#### [Task description]
Among the lines of data below, reproduce only those from the one with "has height=1186, width=1483." through the one with "Task: Click on the White Papers", exactly as they stand, both ends included.

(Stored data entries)
+===+
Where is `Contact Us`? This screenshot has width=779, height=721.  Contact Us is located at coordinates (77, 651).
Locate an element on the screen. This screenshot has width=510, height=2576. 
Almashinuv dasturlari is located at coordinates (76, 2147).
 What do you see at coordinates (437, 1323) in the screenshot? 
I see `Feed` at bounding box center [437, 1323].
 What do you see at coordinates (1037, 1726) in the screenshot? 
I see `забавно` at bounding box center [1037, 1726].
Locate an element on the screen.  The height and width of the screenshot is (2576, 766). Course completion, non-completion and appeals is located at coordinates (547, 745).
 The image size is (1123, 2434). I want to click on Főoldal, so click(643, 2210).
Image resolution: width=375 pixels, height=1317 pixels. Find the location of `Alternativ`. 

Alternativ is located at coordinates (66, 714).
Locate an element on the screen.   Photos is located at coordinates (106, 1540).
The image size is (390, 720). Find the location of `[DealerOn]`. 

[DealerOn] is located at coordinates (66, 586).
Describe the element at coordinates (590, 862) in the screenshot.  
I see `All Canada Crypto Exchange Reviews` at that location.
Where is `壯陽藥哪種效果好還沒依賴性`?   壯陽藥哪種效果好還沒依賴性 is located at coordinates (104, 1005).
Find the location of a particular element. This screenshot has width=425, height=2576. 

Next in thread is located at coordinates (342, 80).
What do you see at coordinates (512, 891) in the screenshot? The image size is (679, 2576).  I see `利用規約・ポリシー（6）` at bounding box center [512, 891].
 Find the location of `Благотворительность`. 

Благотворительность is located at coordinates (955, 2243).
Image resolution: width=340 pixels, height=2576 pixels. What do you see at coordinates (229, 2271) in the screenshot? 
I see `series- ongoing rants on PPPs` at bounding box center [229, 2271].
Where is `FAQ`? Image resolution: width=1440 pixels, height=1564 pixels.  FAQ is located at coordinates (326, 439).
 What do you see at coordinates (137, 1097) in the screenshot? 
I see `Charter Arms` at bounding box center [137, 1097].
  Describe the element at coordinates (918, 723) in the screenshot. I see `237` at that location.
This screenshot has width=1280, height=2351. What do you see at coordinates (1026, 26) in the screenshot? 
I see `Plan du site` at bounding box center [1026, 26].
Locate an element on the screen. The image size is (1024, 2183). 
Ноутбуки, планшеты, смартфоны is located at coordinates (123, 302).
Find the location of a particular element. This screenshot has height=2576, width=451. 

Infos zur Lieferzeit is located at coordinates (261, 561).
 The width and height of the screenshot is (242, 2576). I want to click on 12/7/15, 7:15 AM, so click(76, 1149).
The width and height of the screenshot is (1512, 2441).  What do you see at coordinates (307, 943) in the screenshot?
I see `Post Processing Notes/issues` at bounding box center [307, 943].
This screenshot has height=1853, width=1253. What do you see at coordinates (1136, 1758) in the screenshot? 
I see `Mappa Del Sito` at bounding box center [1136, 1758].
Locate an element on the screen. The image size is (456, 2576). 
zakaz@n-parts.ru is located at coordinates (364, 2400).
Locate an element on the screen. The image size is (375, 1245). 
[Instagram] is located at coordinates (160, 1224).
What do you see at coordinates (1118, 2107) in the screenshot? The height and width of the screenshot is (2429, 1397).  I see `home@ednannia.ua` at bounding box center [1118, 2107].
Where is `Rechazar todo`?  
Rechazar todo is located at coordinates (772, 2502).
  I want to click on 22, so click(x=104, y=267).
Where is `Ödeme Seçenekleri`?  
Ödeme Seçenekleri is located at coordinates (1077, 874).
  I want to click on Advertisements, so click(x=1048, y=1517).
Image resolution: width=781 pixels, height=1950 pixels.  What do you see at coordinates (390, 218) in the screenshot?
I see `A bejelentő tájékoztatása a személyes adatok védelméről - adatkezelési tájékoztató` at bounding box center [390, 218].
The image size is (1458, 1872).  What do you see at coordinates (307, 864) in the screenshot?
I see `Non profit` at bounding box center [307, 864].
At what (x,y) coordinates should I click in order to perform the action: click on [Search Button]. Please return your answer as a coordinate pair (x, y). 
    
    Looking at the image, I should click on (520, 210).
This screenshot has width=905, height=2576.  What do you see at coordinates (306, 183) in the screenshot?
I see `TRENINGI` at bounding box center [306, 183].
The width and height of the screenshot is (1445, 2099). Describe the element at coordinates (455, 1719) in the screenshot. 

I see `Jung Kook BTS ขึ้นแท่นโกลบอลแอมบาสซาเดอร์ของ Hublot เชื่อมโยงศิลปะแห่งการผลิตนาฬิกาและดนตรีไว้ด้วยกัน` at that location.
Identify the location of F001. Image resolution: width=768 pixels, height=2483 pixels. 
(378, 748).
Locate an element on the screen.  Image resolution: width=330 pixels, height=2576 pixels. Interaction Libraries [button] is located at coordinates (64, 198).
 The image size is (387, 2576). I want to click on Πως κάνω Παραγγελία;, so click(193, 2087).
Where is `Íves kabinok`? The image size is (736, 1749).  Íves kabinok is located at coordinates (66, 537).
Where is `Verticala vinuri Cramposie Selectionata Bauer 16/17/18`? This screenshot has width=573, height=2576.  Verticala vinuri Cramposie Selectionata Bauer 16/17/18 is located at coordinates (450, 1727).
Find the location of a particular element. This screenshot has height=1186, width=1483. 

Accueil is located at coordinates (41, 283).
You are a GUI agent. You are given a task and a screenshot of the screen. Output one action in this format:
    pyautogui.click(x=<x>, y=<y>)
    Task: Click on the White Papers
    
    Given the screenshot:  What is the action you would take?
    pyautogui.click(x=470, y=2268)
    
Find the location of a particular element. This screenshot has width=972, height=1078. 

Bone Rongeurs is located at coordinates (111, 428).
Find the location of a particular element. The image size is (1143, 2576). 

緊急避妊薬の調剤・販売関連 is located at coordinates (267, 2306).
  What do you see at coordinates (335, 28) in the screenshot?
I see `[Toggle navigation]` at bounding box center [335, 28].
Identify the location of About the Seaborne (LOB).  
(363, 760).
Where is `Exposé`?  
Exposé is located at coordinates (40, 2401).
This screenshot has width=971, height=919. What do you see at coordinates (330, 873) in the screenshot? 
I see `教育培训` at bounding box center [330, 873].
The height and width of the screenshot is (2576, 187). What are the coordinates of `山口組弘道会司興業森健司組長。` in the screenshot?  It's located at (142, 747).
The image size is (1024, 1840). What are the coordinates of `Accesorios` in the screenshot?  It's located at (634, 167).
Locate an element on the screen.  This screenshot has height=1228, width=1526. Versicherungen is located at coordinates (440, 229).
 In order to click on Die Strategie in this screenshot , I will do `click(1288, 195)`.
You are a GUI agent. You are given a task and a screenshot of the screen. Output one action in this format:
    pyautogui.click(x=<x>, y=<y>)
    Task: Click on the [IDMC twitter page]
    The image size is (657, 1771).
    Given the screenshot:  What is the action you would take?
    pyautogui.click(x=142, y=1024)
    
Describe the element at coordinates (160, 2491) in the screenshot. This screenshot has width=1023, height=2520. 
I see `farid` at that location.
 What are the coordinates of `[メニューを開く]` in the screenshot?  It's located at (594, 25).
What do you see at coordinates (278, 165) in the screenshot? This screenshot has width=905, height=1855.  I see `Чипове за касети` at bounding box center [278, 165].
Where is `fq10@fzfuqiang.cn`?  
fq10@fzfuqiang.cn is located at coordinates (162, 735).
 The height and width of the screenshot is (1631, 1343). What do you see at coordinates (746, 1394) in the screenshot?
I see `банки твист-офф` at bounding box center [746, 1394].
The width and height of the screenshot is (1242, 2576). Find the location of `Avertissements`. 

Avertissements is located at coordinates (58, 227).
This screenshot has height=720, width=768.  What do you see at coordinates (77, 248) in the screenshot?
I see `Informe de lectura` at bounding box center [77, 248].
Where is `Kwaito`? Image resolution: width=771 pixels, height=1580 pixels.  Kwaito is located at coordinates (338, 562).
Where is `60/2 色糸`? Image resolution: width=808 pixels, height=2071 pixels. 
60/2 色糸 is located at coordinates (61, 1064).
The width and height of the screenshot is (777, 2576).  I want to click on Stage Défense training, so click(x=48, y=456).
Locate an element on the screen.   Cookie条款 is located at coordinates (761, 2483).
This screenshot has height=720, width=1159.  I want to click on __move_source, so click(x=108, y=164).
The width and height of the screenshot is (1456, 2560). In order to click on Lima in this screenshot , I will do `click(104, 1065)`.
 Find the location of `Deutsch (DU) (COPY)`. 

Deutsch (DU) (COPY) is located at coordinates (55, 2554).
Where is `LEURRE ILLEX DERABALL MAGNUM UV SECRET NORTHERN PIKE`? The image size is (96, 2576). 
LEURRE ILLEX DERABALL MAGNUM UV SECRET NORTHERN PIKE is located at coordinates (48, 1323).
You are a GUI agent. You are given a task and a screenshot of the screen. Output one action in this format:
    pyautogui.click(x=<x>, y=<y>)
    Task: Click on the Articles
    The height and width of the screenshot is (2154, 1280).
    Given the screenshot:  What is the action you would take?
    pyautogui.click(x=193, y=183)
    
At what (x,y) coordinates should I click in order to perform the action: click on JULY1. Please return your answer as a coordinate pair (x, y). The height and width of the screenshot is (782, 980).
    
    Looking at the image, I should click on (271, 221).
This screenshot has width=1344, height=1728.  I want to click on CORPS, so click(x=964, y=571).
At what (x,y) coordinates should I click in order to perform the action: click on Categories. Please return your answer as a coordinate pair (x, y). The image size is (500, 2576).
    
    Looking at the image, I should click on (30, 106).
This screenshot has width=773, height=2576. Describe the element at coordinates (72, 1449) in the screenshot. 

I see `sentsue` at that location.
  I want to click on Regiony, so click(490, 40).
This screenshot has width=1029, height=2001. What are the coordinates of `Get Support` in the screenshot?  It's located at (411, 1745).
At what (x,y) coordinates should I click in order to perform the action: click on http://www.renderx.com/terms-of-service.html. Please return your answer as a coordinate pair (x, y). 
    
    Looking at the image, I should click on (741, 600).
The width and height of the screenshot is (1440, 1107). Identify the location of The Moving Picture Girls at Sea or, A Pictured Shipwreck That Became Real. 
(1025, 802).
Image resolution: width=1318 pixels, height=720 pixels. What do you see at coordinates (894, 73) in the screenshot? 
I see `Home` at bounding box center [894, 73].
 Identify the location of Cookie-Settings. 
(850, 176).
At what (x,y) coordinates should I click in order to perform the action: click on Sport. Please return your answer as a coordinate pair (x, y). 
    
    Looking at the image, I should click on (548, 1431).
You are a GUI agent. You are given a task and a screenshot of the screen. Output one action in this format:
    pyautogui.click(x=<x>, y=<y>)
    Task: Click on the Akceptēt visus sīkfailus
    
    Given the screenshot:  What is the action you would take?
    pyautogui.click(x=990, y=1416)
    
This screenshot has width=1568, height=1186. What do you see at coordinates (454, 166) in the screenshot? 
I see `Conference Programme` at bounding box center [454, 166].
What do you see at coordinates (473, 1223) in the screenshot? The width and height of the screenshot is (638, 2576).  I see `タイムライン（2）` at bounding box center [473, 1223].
+===+
#### [Result of the task]
Find the location of a particular element. This screenshot has height=1186, width=1483. 

Accueil is located at coordinates (41, 283).
You are a GUI agent. You are given a task and a screenshot of the screen. Output one action in this format:
    pyautogui.click(x=<x>, y=<y>)
    Task: Click on the White Papers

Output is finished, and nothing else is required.